There are also nonbonding orbitals that contain lone pairs of electrons. In standard neutral organic compounds, only the bonding and nonbonding orbitals are occupied with electrons.

It is important to remember that hybridization is a description of the observed molecular geometry and electron density. Hybridization does not cause a molecule to have a particular shape. Rather, the molecule adopts a particular shape because it maximizes bonding interactions and minimizes electron-electron and other repulsive interactions.
It is worth noting that a particular hybridization scheme does not provide a unique description of molecular structure. The same conclusions about geometry and electron density are reached if ethene and ethyne are described in terms of sp3 hybridization. In this approach, the double bond in ethene is thought of as arising from two overlapping sp3 orbitals. These two bonds equivalent and are called bent bonds. This bonding arrangement also predicts a planar geometry and elliptical electron distribution; in fact, this description is mathematically equivalent to the sp2 hybridization description. Similarly, ethyne can be thought of as arising by sharing of three sp3 hybrid orbitals.
The fundamental point is that there is a single real molecular structure defined by atomic positions and electron density. Orbitals partition the electron density in specific ways, and it is the sum of the orbital contributions that describes the structure.

Ethene Ethyne

§6.2 Polar covalent bonding

Once the geometry of a molecular has been established, the next crucial feature for predicting the reactivity is its charge distribution. Electronegativity is the primary determinant of the charge distribution in a molecule, with hybridization playing a secondary but still important role.

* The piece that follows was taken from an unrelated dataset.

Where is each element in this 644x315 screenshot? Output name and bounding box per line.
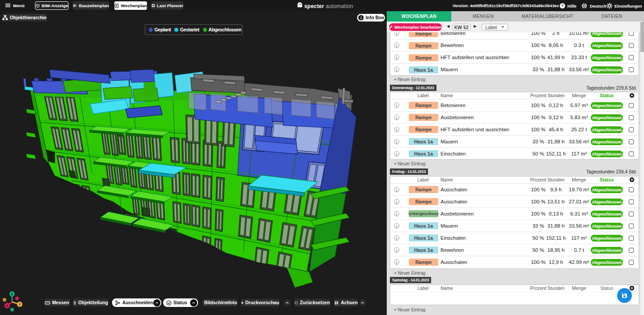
svg-text:Y: Y [19,303,21,306]
svg-text:?: ? [561,4,564,8]
svg-text:Z: Z [11,293,13,296]
svg-text:X: X [6,304,9,307]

Whenever two different atoms form a bond, the sharing of electrons is unequal; a covalent bond that has an unequal sharing of the bonding pair of electrons is called polar covalent, and there is a positive end and a negative end to the bind.

Electronegativity

The electronegativity of a atom means the power of the atom in a molecule to attract electrons to itself. Pauling assigned values to various atom type by examining bond dissociation energies of molecules. As such, the Pauling electronegativity scale depends upon molecular properties. Mulliken defined an electronegativity scale that is derived from the average of the ionization potential and electron affinity of an atom, and therefore is solely an atomic property. Using the Pauling scale, a bond whose electronegativity difference is 1.7 is considered to be 50% ionic and 50% covalent.

The major factor influencing electronegativity is the energy of the orbitals that the atom uses to accept electrons.

* When rationalizing reactivity trends, electronegativity is not the whole story, but polarizability is also important. For example, the electronegativity difference between C and I in both scales is smaller than the difference between C and H; so a C-I bond is predicted to have a smaller charge polarization than a C-H bond. However, iodide is a good leaving group in SN2 reactions.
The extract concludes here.